Dowdell v. Beasley

On a former appeal in this case (Dowdell et al. v. Beasley,17 Ala. App. 100, 82 So. 40) it was held that there is a prima facie presumption of fact that a chauffeur, who is employed to operate a car, and who is found operating it in the ordinary way, is acting within the course of his employment; and, further, that that presumption arose out of the evidence then before the court, and was not rebutted by the testimony offered by defendants, in the absence of a comprehensive showing that the chauffeur was not acting under the authority of any member of defendants' firm, or any authorized agent thereof, or in pursuit of some business of the firm with respect to the "unknown man" whom he was going to see.

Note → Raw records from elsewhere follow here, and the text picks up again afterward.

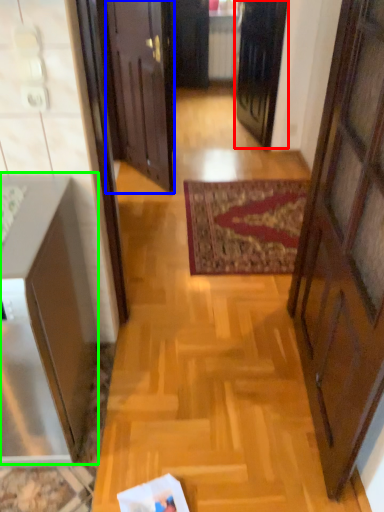 Question: Which object is positioned closest to door (highlighted by a red box)? Select from door (highlighted by a blue box) and cabinetry (highlighted by a green box).

Choices:
 (A) door
 (B) cabinetry

Answer: (A) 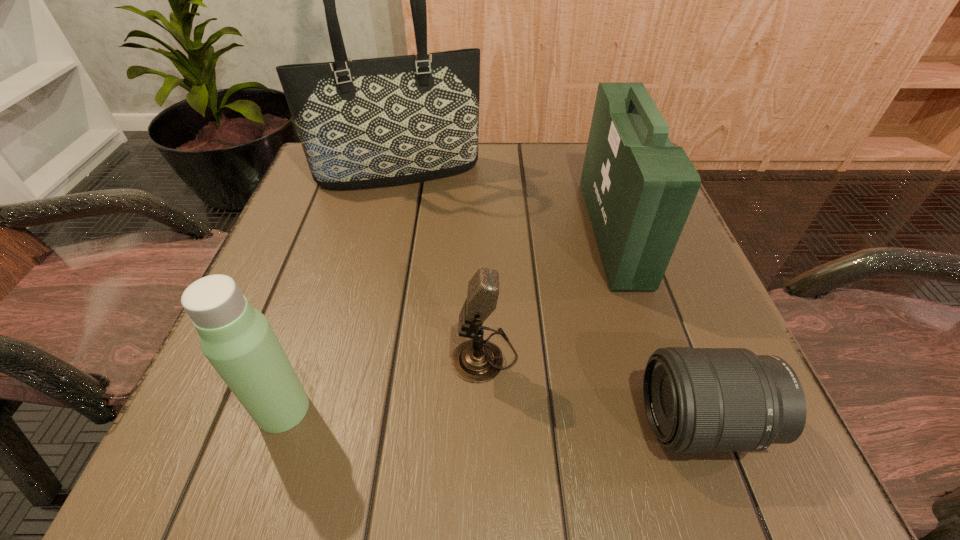 The height and width of the screenshot is (540, 960). I want to click on vacant area that lies between the thermos bottle and the first-aid kit, so pos(448,320).

Locate an element on the screen. The height and width of the screenshot is (540, 960). empty space that is in between the fourth tallest object and the first-aid kit is located at coordinates (549, 293).

The width and height of the screenshot is (960, 540). I want to click on free space between the second shortest object and the tallest object, so click(x=442, y=264).

The width and height of the screenshot is (960, 540). I want to click on the fourth closest object to the thermos bottle, so click(639, 189).

I want to click on object identified as the fourth closest to the first-aid kit, so click(237, 339).

Find the location of a particular element. The height and width of the screenshot is (540, 960). free space that satisfies the following two spatial constraints: 1. on the front-facing side of the microphone; 2. on the front side of the thermos bottle is located at coordinates (486, 409).

Find the location of a particular element. The height and width of the screenshot is (540, 960). vacant space that satisfies the following two spatial constraints: 1. on the front-facing side of the first-aid kit; 2. on the front side of the thermos bottle is located at coordinates (671, 409). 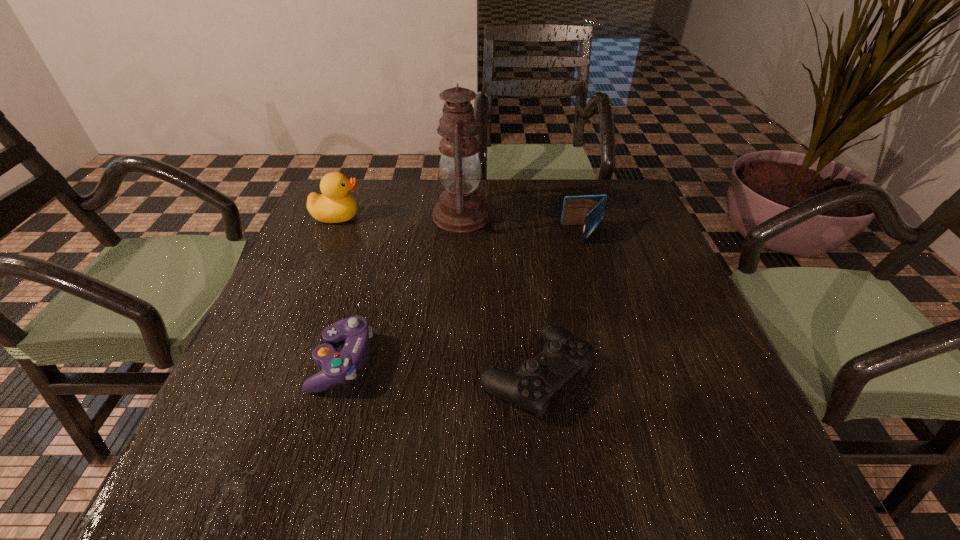 Identify the location of free region that satisfies the following two spatial constraints: 1. on the back side of the right control; 2. at the beak of the leftmost object. This screenshot has height=540, width=960. (517, 216).

This screenshot has height=540, width=960. Identify the location of free location that satisfies the following two spatial constraints: 1. at the beak of the left control; 2. on the left side of the leftmost object. (276, 361).

The image size is (960, 540). I want to click on free space that satisfies the following two spatial constraints: 1. at the beak of the left control; 2. on the right side of the leftmost object, so click(276, 361).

The law is thoroughly well settled that "the owner of an automobile is not liable to one who is injured by the negligence of his chauffeur while operating the machine without his knowledge or permission, and for a purpose other than that for which lie was employed, as where a driver is on an errand personal to himself, or is making a detour *Page 131 for his own purposes." 2 Rawle C. L. 1199, § 33.

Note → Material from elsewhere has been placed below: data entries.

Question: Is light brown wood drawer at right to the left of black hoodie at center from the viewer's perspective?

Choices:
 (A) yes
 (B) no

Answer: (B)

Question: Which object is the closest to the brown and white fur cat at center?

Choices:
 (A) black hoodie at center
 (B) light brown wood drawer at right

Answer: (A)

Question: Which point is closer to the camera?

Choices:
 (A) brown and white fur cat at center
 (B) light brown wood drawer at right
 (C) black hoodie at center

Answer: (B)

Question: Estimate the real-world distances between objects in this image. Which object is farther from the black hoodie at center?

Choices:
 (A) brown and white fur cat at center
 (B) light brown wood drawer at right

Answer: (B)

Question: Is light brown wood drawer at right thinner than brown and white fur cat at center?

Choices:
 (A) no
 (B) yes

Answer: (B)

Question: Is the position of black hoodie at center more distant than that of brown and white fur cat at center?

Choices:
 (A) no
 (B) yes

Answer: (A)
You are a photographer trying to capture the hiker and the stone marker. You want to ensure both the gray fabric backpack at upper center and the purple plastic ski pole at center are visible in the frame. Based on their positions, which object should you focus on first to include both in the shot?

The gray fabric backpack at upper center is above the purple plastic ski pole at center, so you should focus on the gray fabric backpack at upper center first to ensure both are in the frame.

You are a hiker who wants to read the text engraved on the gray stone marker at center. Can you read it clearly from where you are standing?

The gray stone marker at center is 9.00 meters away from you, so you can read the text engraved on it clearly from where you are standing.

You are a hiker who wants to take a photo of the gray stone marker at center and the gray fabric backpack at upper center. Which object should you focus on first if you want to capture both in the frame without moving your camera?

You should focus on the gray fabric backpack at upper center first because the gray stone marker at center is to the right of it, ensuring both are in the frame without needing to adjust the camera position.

On the second trial the evidence needed to overcome the presumption that the chauffeur was acting within the course of his employment seems to have been supplied by defendants; and, taken as a whole, it clearly and comprehensively rebuts and excludes the implication in question. Unquestionably the chauffeur had turned aside from his duties and instructions, and gone upon a personal mission of his own in no way related to the business or service of his masters, or to the care and control of the car as its driver. And while he was proceeding to that destination, at a point quite remote from the garage to which he had been sent for gasoline, with instructions to return directly to defendants' place of business, he ran upon and injured plaintiff. In such a case the authorities all agree, in line with the settled principles of the law of respondeat superior, that the master cannot be held liable for the wrongful acts of his servant. Slater v. Advance Thresher Co., 97 Minn. 305, 107 N.W. 133, 5 L.R.A. (N.S.) 598; Danforth v. Fisher, 75 N.H. 111, 71 A. 535, 21 L.R.A. (N.S.) 93, and note; 139 Am. St. Rep. 670, and note; Lotz v. Hanlon, 217 Pa. 339, 66 A. 525, 10 L.R.A. (N.S.) 202, 118 Am. St. Rep. 922, 10 Ann. Cas. 731; Fleischner v. Durgin,207 Mass. 435, 93 N.E. 801, 33 L.R.A. (N.S.) 79, and note; 20 Ann. Cas. 1291, and note; Brinkman v. Zuckerman, 192 Mich. 624,159 N.W. 316; Crady v. Greer, 183 Ky. 675, 210 S.W. 167; Patterson v. Kates (C. C.) 152 Fed. 481; Huddy on Automobiles, 395; 28 Cyc. 39.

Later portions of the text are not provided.